The revised forecast Monday from the European Commission, the EU’s executive arm, comes as fears of recession grow and as the European Central Bank faces a key decision this week on whether to keep raising rates that are aimed at getting the inflation under control.
The 20 countries that use the euro currency are expected to see growth of 0.8% this year instead of 1.1% projected in the spring forecast, the commission said. For next year, growth expectations were lowered to 1.3% from 1.6%.
"Weakness in domestic demand, in particular consumption, shows that high and still increasing consumer prices for most goods and services are taking a heavier toll than expected," the commission said in a statement.
Recession fears have grown even after the eurozone scraped through the winter without one, recording stagnant growth of 0.1% in the first two quarters of this year.

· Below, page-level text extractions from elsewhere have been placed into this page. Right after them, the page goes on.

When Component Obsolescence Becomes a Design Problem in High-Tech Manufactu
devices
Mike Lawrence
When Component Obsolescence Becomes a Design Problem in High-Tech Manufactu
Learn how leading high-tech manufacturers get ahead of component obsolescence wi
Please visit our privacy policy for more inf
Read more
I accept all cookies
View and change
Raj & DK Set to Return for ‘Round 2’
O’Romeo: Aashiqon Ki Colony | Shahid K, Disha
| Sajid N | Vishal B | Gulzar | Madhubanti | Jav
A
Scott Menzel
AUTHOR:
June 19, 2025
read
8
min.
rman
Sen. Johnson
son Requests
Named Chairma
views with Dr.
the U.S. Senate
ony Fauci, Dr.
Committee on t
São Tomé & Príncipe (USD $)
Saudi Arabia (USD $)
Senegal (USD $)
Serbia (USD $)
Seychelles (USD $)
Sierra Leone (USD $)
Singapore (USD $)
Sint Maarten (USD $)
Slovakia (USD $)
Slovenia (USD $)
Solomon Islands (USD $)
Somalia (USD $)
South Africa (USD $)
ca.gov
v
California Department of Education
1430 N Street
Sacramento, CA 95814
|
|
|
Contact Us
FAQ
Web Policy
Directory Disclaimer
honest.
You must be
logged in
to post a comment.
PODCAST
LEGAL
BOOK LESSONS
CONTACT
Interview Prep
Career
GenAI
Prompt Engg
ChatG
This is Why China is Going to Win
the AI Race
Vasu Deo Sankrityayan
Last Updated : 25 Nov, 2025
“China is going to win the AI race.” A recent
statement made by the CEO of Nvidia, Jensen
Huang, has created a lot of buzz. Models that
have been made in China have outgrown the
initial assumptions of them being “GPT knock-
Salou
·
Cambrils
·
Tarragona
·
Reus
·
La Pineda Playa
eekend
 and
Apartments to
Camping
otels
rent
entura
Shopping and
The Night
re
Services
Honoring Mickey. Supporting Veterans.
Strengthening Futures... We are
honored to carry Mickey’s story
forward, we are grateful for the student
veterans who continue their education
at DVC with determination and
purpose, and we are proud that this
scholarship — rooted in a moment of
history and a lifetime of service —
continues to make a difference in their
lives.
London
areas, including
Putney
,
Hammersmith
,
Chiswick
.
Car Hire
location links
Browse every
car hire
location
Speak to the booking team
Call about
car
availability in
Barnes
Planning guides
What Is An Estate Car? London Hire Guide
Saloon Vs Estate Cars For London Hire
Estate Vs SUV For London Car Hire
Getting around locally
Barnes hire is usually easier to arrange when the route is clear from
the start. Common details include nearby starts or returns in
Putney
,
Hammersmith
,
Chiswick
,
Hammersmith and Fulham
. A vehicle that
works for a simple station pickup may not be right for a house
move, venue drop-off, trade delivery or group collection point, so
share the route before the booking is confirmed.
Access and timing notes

Surveys of purchasing managers show that economic activity is contracting in all major eurozone economies, according to Alexander Valentin, senior economist at Oxford Economics, data that “add to mounting recession risks.”
Still, the current state of the economy doesn't resemble a typical recession, because unemployment is at record lows and wages are gradually catching up to the purchasing power lost to inflation as workers demand and get more. Energy prices have declined since their brutal spike around the outbreak of Russia's war in Ukraine, while food inflation keeps declining.
Annual inflation was 5.3% in July, down from the peak of 10.6% in October.